Doctors at Stratton Veterans Affairs Medical Center in Albany, N.Y., hired Paul H. Kornak in 1999 to work on drug studies despite knowing that his medical license had been revoked, according to oncologist Dr. William J.M. Hrushesky.

Kornak and former Stratton oncology chief Dr. James A. Holland are now under federal criminal investigation for at least five deaths at the VA center in drug studies involving almost 100 patients. The pair could face involuntary manslaughter charges if federal investigators conclude they were responsible.

The Food and Drug Administration uncovered serious problems in an exhaustive, 51-day review of seven of Holland and Kornak's studies, according to the FDA inspection report, obtained by BNA. Participants received drugs they should not have been given, necessary medical tests were not performed, and serious diagnoses-including a possible heart attack-were ignored.

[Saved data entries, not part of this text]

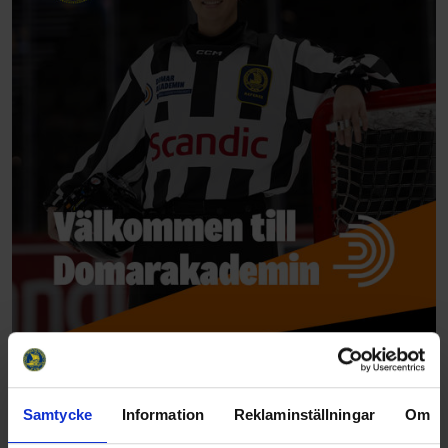
Samtycke
Information
Reklaminställningar
Om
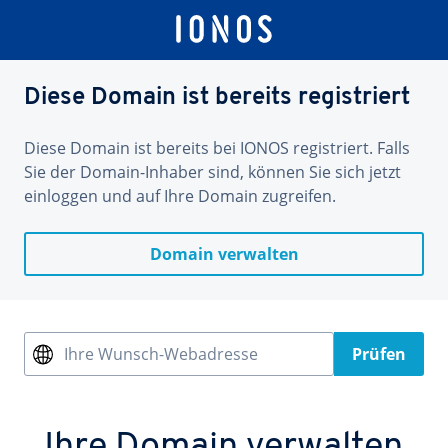
Diese Domain ist bereits registriert
Diese Domain ist bereits bei IONOS registriert. Falls
Sie der Domain-Inhaber sind, können Sie sich jetzt
einloggen und auf Ihre Domain zugreifen.
Domain verwalten
Ihre Wunsch-Webadresse
Prüfen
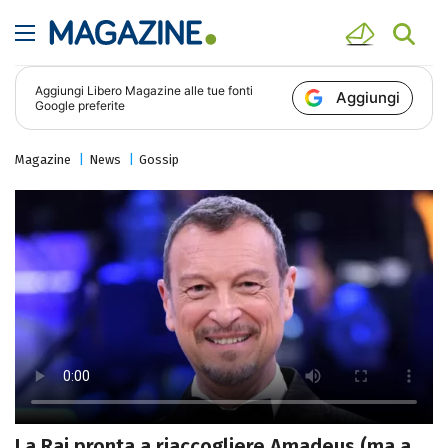
Aggiungi
Libero Magazine
alle tue fonti
Aggiungi
Google preferite
Magazine
News
Gossip
La Rai pronta a riaccogliere Amadeus (ma a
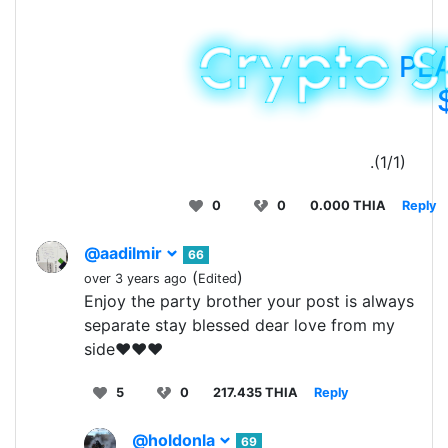
PL
.(1/1)
0
0
0.000 THIA
Reply
@aadilmir
66
(
)
over 3 years ago
Edited
Enjoy the party brother your post is always
separate stay blessed dear love from my
side♥️♥️♥️
5
0
217.435 THIA
Reply
@holdonla
69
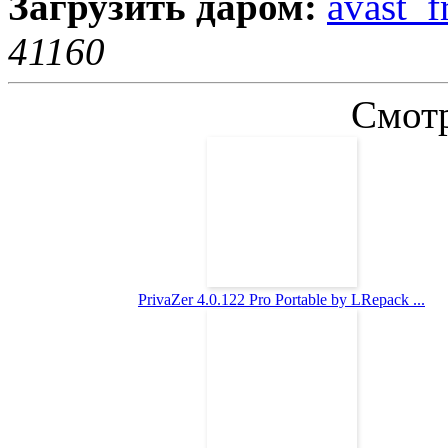
Загрузить даром:
avast_f
4116
0
Смотр
PrivaZer 4.0.122 Pro Portable by LRepack ...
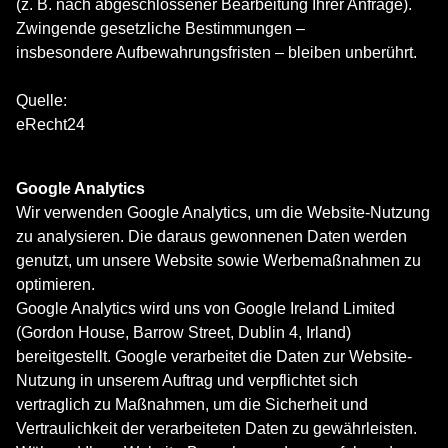
(z. B. nach abgeschlossener Bearbeitung Ihrer Anfrage).
Zwingende gesetzliche Bestimmungen –
insbesondere Aufbewahrungsfristen – bleiben unberührt.
Quelle:
eRecht24
Google Analytics
Wir verwenden Google Analytics, um die Website-Nutzung
zu analysieren. Die daraus gewonnenen Daten werden
genutzt, um unsere Website sowie Werbemaßnahmen zu
optimieren.
Google Analytics wird uns von Google Ireland Limited
(Gordon House, Barrow Street, Dublin 4, Irland)
bereitgestellt. Google verarbeitet die Daten zur Website-
Nutzung in unserem Auftrag und verpflichtet sich
vertraglich zu Maßnahmen, um die Sicherheit und
Vertraulichkeit der verarbeiteten Daten zu gewährleisten.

Kornak, who was Holland's assistant, recruited patients for the studies and collected data after they were enrolled. Holland oversaw the projects, a VA source explained.

Concerns about Kornak's hiring have prompted a nationwide probe into how VA medical centers hire health care workers. Arthur K. Wu, staff director of the House Veterans Affairs Oversight and Investigations Subcommittee, confirmed the investigation, which will be conducted by the federal General Accounting Office, the investigative arm of Congress.

VA administrators are worried the VA does not do enough to keep unscrupulous researchers and health care workers out of its medical centers, and that, as a result, patients may be at risk, the source said.

A Second Chance.

Kornak responded to a Stratton research assistant ad in 1999. During his interview, he told Hrushesky he had lost his medical license because he could not document his first year of medical school in Poland. Two references from Temple University, where Kornak had worked, confirmed the story for Hrushesky and said that Kornak had been a good employee.

Hrushesky, who was employed by Stratton at the time, relayed the information to two Albany researchers who, like himself, needed an assistant. The three physicians recommended Kornak to the Stratton VA research foundation, which took their advice and hired him.

Kornak "presented himself as someone with significant medical experience and with a wife and two kids and no obvious way of making a living," Hrushesky said. "He gave us a resume with an `M.D.' on it and a lot of gaps. We decided to give him a chance."

But Albany had only part of the story on its new research assistant. With more digging, administrators might have discovered that Kornak's medical license had been revoked in Iowa in 1991 and in Pennsylvania in 1992 because he had lied about his medical education, according to state medical board records.

A Hiring Mistake.

New Jersey, the first state to discover a problem with Kornak's background, denied him a medical license in 1990 because he lacked adequate medical training. According to the board, Kornak altered his undergraduate transcripts and created bogus records from the Academy of Medicine in Poland to get into medical school. Kornak also falsified many of the documents he filed with the New Jersey board. Iowa and Pennsylvania soon heard about the fraud.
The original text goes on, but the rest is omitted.